Published Nov 14, 2018There aren't many things that Kevin Iavaroni likes to wake up for, but the Old Wounds vocalist affirms that the group's morale has never been higher.
"It's the only thing where I can truly let off steam. I need it," he tells Exclaim! from a Hartford, CT tour stop. "It's very therapeutic for me, especially with a chronic illness. One of my coping mechanisms is playing in this band."
The New Jersey metalcore unit just released their latest effort, Glow, but things were not always so bright. In the fall of 2015, Iavaroni had expressed an interest in finishing cosmetology school while Old Wounds were supporting Beartooth and Every Time I Die. He was in desperate need of some time off "because we were going so hard. It took a toll on my body."
Iavaroni, who has Crohn's disease, suffered a flare-up halfway through the run. As the route came to a close, Iavaroni's bandmates sat down with him to make a final decision. In poor health and facing an opportunity to complete his education, Iavaroni exited Old Wounds. He describes the feelings that followed as "an instant regret for both parties."

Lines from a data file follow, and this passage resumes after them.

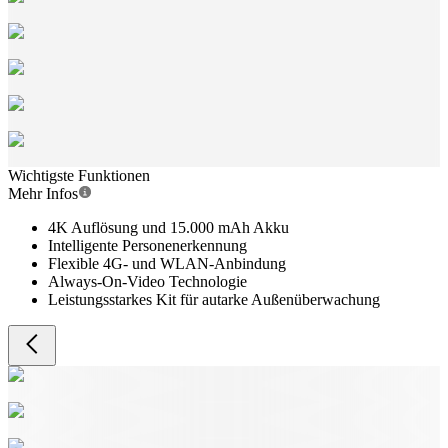
Wichtigste Funktionen
Mehr Infos
4K Auflösung und 15.000 mAh Akku
Intelligente Personenerkennung
Flexible 4G- und WLAN-Anbindung
Always-On-Video Technologie
Leistungsstarkes Kit für autarke Außenüberwachung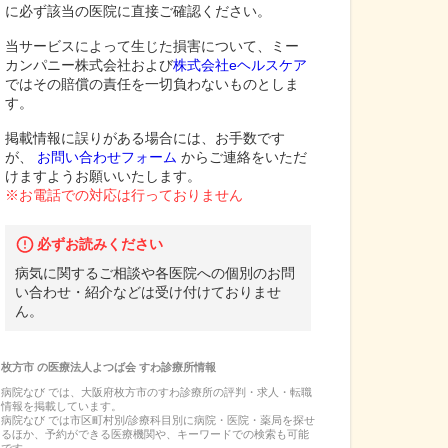
に必ず該当の医院に直接ご確認ください。
当サービスによって生じた損害について、ミー
カンパニー株式会社および
株式会社eヘルスケア
ではその賠償の責任を一切負わないものとしま
す。
掲載情報に誤りがある場合には、お手数です
が、
お問い合わせフォーム
からご連絡をいただ
けますようお願いいたします。
※お電話での対応は行っておりません
必ずお読みください
病気に関するご相談や各医院への個別のお問
い合わせ・紹介などは受け付けておりませ
ん。
枚方市
の
医療法人よつば会 すわ診療所
情報
病院なび では、
大阪府
枚方市
の
すわ診療所
の
評判・求人・転職
情報を掲載しています。
病院なび では市区町村別/診療科目別に病院・医院・薬局を探せ
るほか、予約ができる医療機関や、キーワードでの検索も可能
です。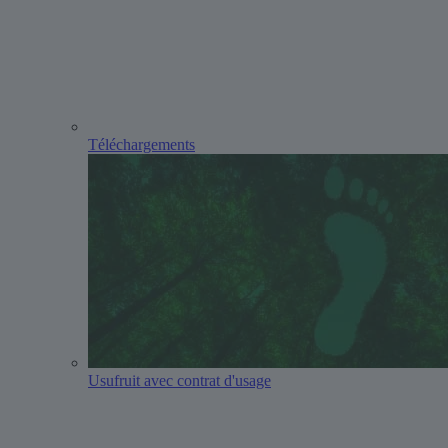
Téléchargements
Usufruit avec contrat d'usage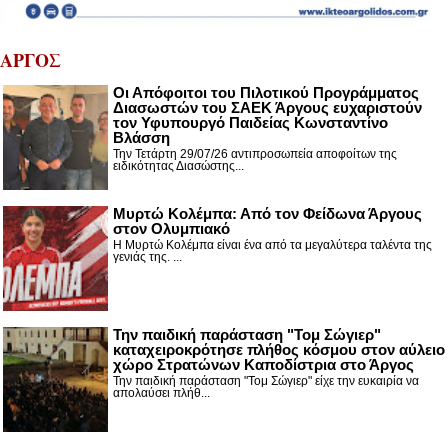
ΑΡΓΟΣ
Οι Απόφοιτοι του Πιλοτικού Προγράμματος
Διασωστών του ΣΑΕΚ Άργους ευχαριστούν
τον Υφυπουργό Παιδείας Κωνσταντίνο
Βλάσση
Την Τετάρτη 29/07/26 αντιπροσωπεία αποφοίτων της
ειδικότητας Διασώστης...
Μυρτώ Κολέμπα: Από τον Φείδωνα Άργους
στον Ολυμπιακό
Η Μυρτώ Κολέμπα είναι ένα από τα μεγαλύτερα ταλέντα της
γενιάς της. ...
Την παιδική παράσταση "Τομ Σώγιερ"
καταχειροκρότησε πλήθος κόσμου στον αύλειο
χώρο Στρατώνων Καποδίστρια στο Άργος
Την παιδική παράσταση "Τομ Σώγιερ" είχε την ευκαιρία να
απολαύσει πλήθ...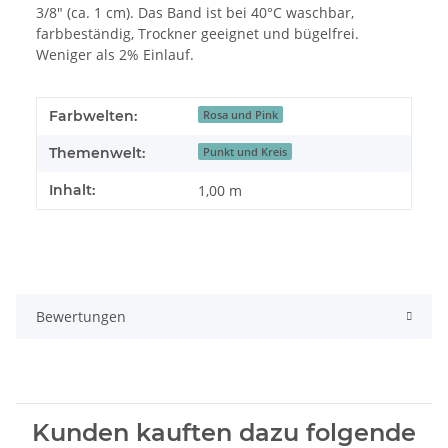
3/8" (ca. 1 cm). Das Band ist bei 40°C waschbar,
farbbeständig, Trockner geeignet und bügelfrei.
Weniger als 2% Einlauf.
Farbwelten:
Rosa und Pink
Themenwelt:
Punkt und Kreis
Inhalt:
1,00 m
Bewertungen
Kunden kauften dazu folgende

"I found myself distancing myself from the guys and being a complete bummer," Iavaroni says. "They wanted me back. There was promise of no more inner turmoil — cutting the head off the snake, if you will. It's not that I wanted to quit the band, but I was in a really bad place."
Shortly after his departure, Iavaroni was hospitalized and had emergency surgery on his stomach. Then-drummer Brandon Gallagher, now of Coarse, took to covering vocal duties. Iavaroni explains that upon Gallagher's live debut, he received messages from friends and fans alike that the band were not the same. Shortly afterwards, other members of Old Wounds asked him to come back.
"I wish [Gallagher] all the best," Iavaroni offers. "In the career that we had together, we never saw eye-to-eye, and that's fine. You're with people 24-7 when you play in a touring band, rubbing elbows, getting on their nerves. It's completely understandable if he has resentment for me. I can have it for him too. That's part of being in a band. It's just a little more aggressive for us. We couldn't see things in the same wavelength."
Gallagher exited the group in July 2017, citing creative differences. On the heels of announcing Iavaroni's return to Old Wounds that October, founding guitarist Zak Kessler also announced his departure.
Kessler's decision was because the band were participating in a weekend of shows with Eighteen Visions, Knocked Loose and Tourniquet— the latter of whom have an alleged abuser in their ranks. When Kessler came to the band with the situation, Iavaroni upholds that the entire band believed him.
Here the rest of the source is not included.